I thought about that. “You couldn’t do me a favour, could you?” I said.
“What?”
“How about something to read? And a lamp would be nice.”
He shook his head. “Sorry,” he said, “but you can kill someone by smearing poison on the pages, and there’s also stuff you can put in lamp oil to give out poison vapour. Not worth the risk.”
I thought about that, too. Brother castellan is my pal, but only because I know things about him that could get him hanged.
If harm came to me, my knowledge would die with me, like ancient wisdom in a rare book.
Someone else, therefore, was anxious to keep me alive.
Not Mother Tysapherna, because she was the first person my pal thought of.
Not Simocatta, because why would he give a damn?

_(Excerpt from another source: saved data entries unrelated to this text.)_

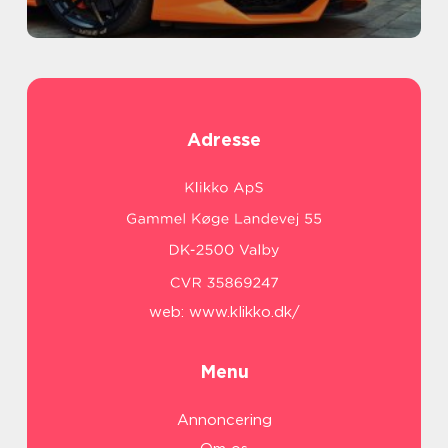
Adresse
web:
www.klikko.dk/
Menu
Annoncering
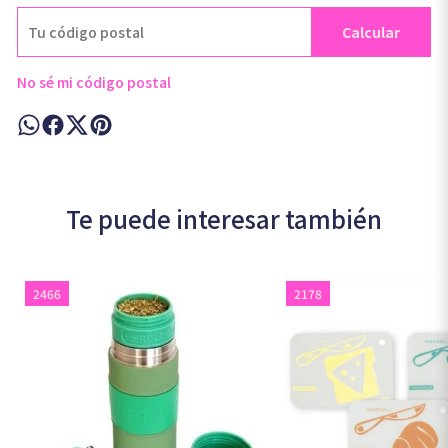
Calcular
No sé mi código postal
Te puede interesar también
2466
2178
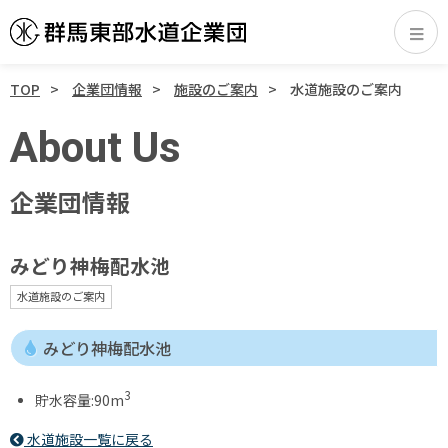
TOP
企業団情報
施設のご案内
水道施設のご案内
About Us
企業団情報
みどり神梅配水池
水道施設のご案内
みどり神梅配水池
3
貯水容量:90m
水道施設一覧に戻る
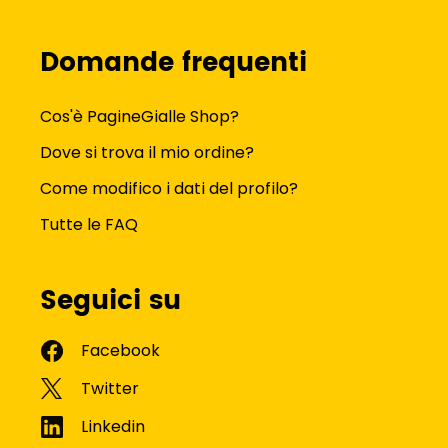
Domande frequenti
Cos'è PagineGialle Shop?
Dove si trova il mio ordine?
Come modifico i dati del profilo?
Tutte le FAQ
Seguici su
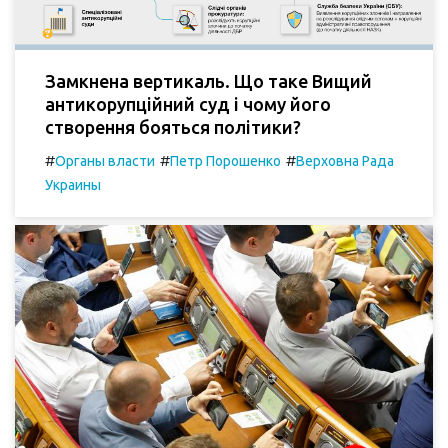
Замкнена вертикаль. Що таке Вищий
антикорупційний суд і чому його
створення бояться політики?
#
#
#
Органы власти
Петр Порошенко
Верховна Рада
Украины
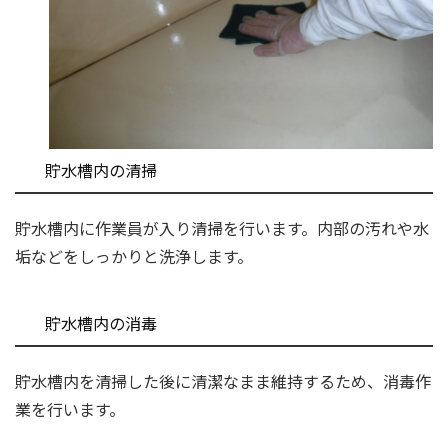
貯水槽内の清掃
貯水槽内に作業員が入り清掃を行います。内部の汚れや水
垢などをしっかりと洗浄します。
貯水槽内の消毒
貯水槽内を清掃した後に清潔なまま維持するため、消毒作
業を行います。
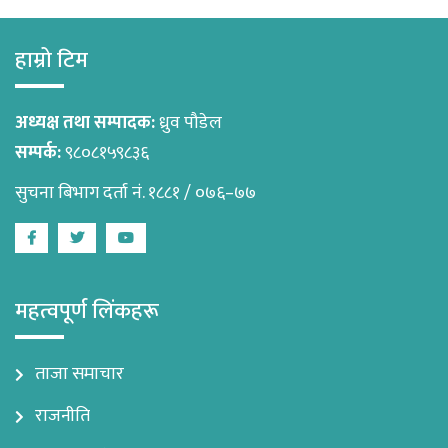
हाम्रो टिम
अध्यक्ष तथा सम्पादक:
ध्रुव पौडेल
सम्पर्क:
९८०८१५९८३६
सुचना बिभाग दर्ता नं. १८८१ / ०७६–७७
Facebook
Twitter
Youtube
महत्वपूर्ण लिंकहरू
ताजा समाचार
राजनीति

Mother Grimhild just possibly, which would explain why she’d sent three goons to get me, but somehow I doubted it.
Someone – a number of people, actually – had told me recently that I was needed, therefore not expendable, but were they in a position to influence policy in my own monastery?
I wasn’t sure I wanted to think about that.
Six days with nothing to read. On the seventh day my pal came to see me. “Still alive, then,” he said.
“Yup.”
He looked round, which was ridiculous in context, then produced something from deep in his sleeve. “They’ll crucify me if they find out,” he said. “Here.”